To begin, God laid out Heaven and Earth.The Earth was matter unformed, and over the depth of it was darkness. And over that darkness hovered God’s Spirit.
And light came. God was satisfied with it. He separated it from darkness, and named them both. "Light. Darkness."
Evening left. Morning arrived. That was the first day.
There was a challenge over at Listverse to re-translate a few verses of Genesis into poetic prose. This is my version. It is such a beautiful moment. What with working at a church and having been to two Bible studies this week and listening to carols, I have been lounging in the Bible, getting to know it again after a long absence, a distance born of school and work - which eat a person's soul - and strengthened by the walls I keep building.
All I was trying to do was save my own skin,
But so were You
I am working, going going going like the Engergizer bunny. Every once and awhile I'll have this important moment of realization or repentance or remembering that there are things I want to do that have so much more impact than to this present moment. So much more impact than $9.63 an hour or $25 an hour.

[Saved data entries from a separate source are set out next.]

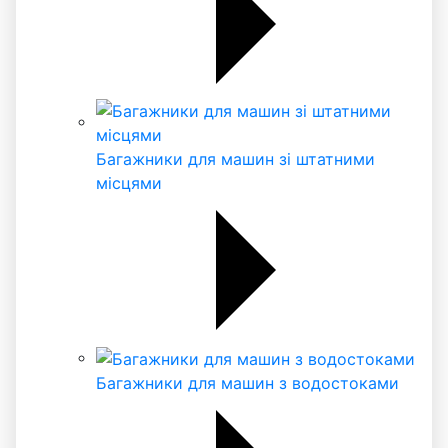
Багажники для машин зі штатними
місцями
Багажники для машин з водостоками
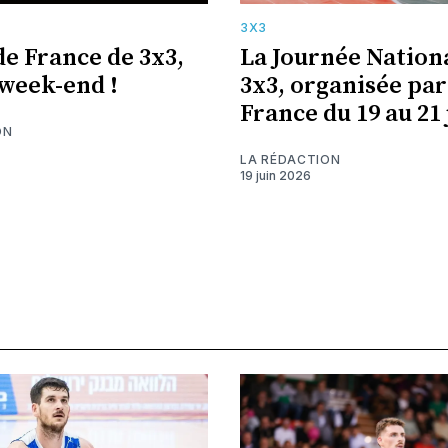
3X3
de France de 3x3,
La Journée Nation
 week-end !
3x3, organisée par
France du 19 au 21 
ON
LA RÉDACTION
19 juin 2026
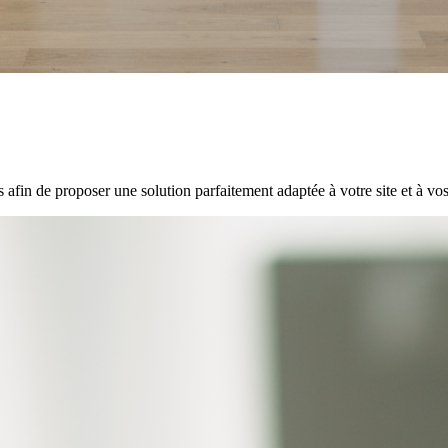
in de proposer une solution parfaitement adaptée à votre site et à vos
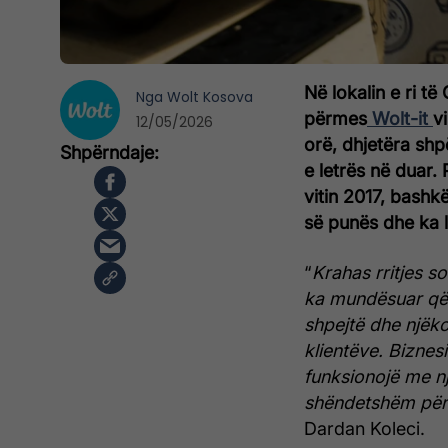
Në lokalin e ri të
Nga
Wolt Kosova
përmes
Wolt-it
v
12/05/2026
orë, dhjetëra shp
e letrës në duar.
vitin 2017, bash
së punës dhe ka lu
“
Krahas rritjes s
ka mundësuar që t
shpejtë dhe njëk
klientëve. Biznes
funksionojë me nj
shëndetshëm për 
Dardan Koleci.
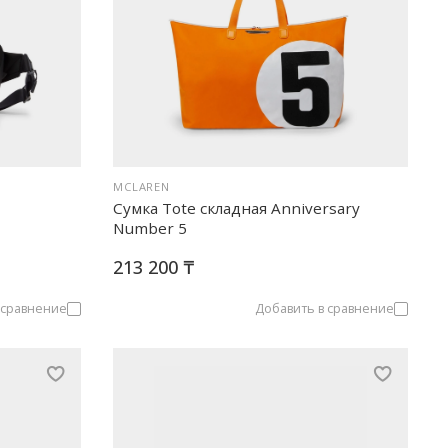
MCLAREN
Сумка Tote складная Anniversary
Number 5
213 200 ₸
 сравнение
Добавить в сравнение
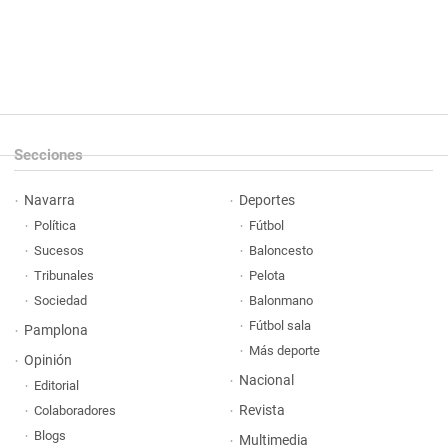
Secciones
Navarra
Deportes
Política
Fútbol
Sucesos
Baloncesto
Tribunales
Pelota
Sociedad
Balonmano
Fútbol sala
Pamplona
Más deporte
Opinión
Nacional
Editorial
Revista
Colaboradores
Blogs
Multimedia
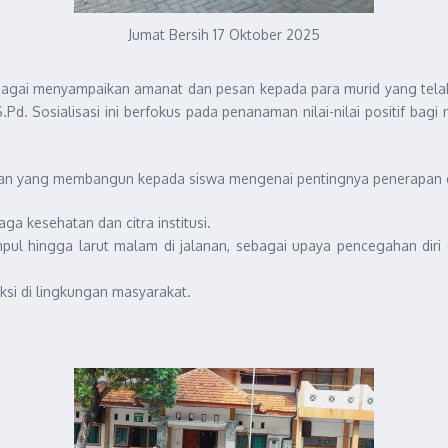
Jumat Bersih 17 Oktober 2025
agai menyampaikan amanat dan pesan kepada para murid yang telah 
. Sosialisasi ini berfokus pada penanaman nilai-nilai positif bagi m
 yang membangun kepada siswa mengenai pentingnya penerapan dis
a kesehatan dan citra institusi.
l hingga larut malam di jalanan, sebagai upaya pencegahan diri d
ksi di lingkungan masyarakat.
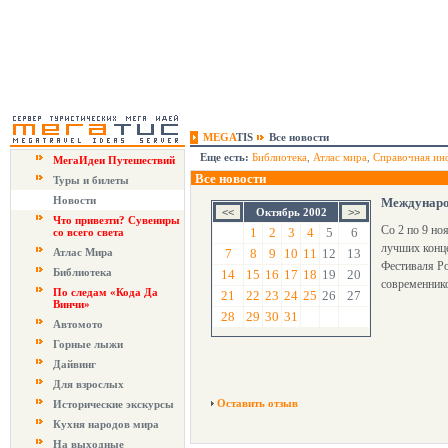
MEGA
TIS
Все новости
Еще есть:
Библиотека
,
Атлас мира
,
Справочная ин
МегаИдеи Путешествий
Все новости
Туры и билеты
Новости
Междунаро
Октябрь 2002
Что привезти? Сувениры
Со 2 по 9 
1
2
3
4
5
6
со всего света
лучших конц
Атлас Мира
7
8
9
10
11
12
13
Фестиваля Р
Библиотека
14
15
16
17
18
19
20
современнико
По следам «Кода Да
21
22
23
24
25
26
27
Винчи»
28
29
30
31
Автомото
Горные лыжи
Дайвинг
Для взрослых
Оставить отзыв
Исторические экскурсы
Кухня народов мира
На выходные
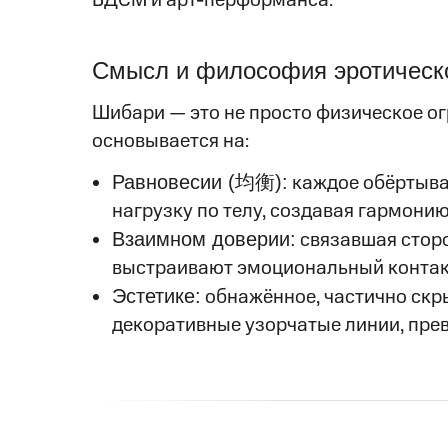
Смысл и философия эротическ
Шибари — это не просто физическое о
основывается на:
Равновесии (均衡):
каждое обёртыва
нагрузку по телу, создавая гармони
Взаимном доверии:
связавшая сторо
выстраивают эмоциональный контакт
Эстетике:
обнажённое, частично скр
декоративные узорчатые линии, прев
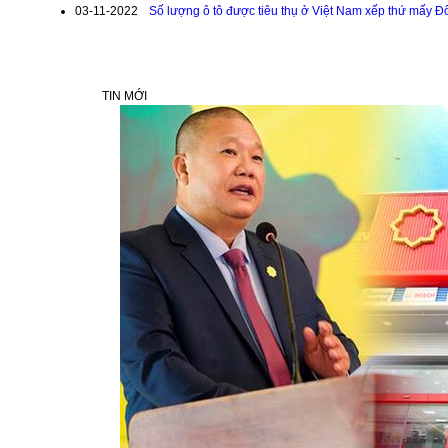
03-11-2022
Số lượng ô tô được tiêu thụ ở Việt Nam xếp thứ mấy Đ
TIN MỚI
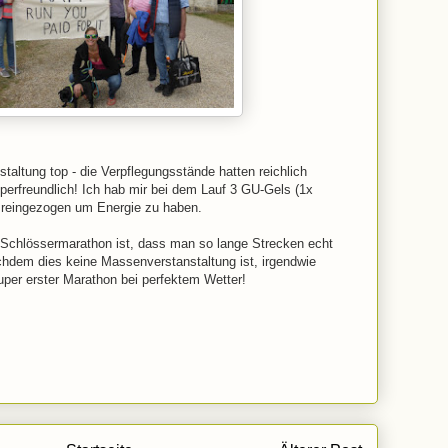
staltung top - die Verpflegungsstände hatten reichlich
erfreundlich! Ich hab mir bei dem Lauf 3 GU-Gels (1x
 reingezogen um Energie zu haben.
Schlössermarathon ist, dass man so lange Strecken echt
achdem dies keine Massenverstanstaltung ist, irgendwie
uper erster Marathon bei perfektem Wetter!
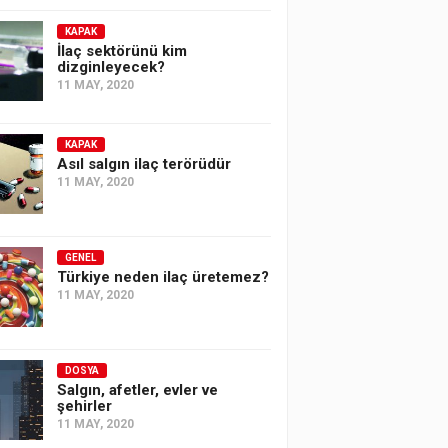
KAPAK
İlaç sektörünü kim
dizginleyecek?
11 MAY, 2020
KAPAK
Asıl salgın ilaç terörüdür
11 MAY, 2020
GENEL
Türkiye neden ilaç üretemez?
11 MAY, 2020
DOSYA
Salgın, afetler, evler ve
şehirler
11 MAY, 2020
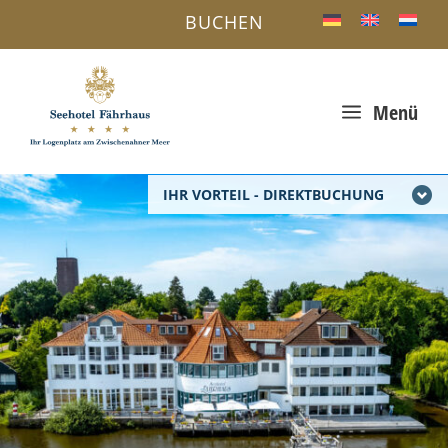
BUCHEN
a
Menü
IHR VORTEIL - DIREKTBUCHUNG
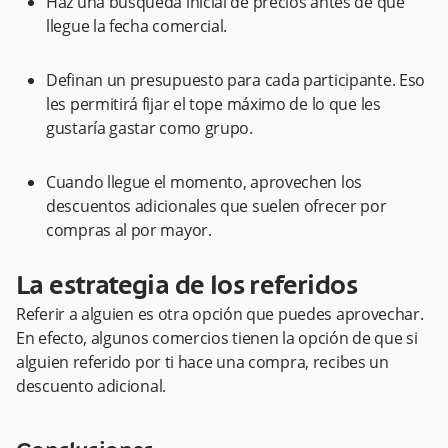
Haz una búsqueda inicial de precios antes de que
llegue la fecha comercial.
Definan un presupuesto para cada participante. Eso
les permitirá fijar el tope máximo de lo que les
gustaría gastar como grupo.
Cuando llegue el momento, aprovechen los
descuentos adicionales que suelen ofrecer por
compras al por mayor.
La estrategia de los referidos
Referir a alguien es otra opción que puedes aprovechar.
En efecto, algunos comercios tienen la opción de que si
alguien referido por ti hace una compra, recibes un
descuento adicional.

I need to go back to the beginning.
Don't shuffle along, eyes to the ground, absorbed with the things right in front of you. Look up, and be alert to what is going on around the Anointed One, Christ—that's where the action is.
So really today, it's not the content of my days that matters, though there are funny stories and awkward moments and cookies and cider and Christmas card giving.
It's the thoughts behind me that will matter a year, two years from now. The choices I make to change. This moment is so precious, typing with freezing cold hands in a computer lab before going to an art show. It marks the end of era, or at least I hope it will.
The other day I sang the best performance of my life in a basement room in front of two people. It was so wonderful to have my voice back after years of the brokenness in my heart dragging it down. It was a moment I won't forget. A moment where I realized a lot of healing has gone on without my even noticing. The cracks are being sealed. And when I am watertight, it will be so much easier to pour into other people the life inside.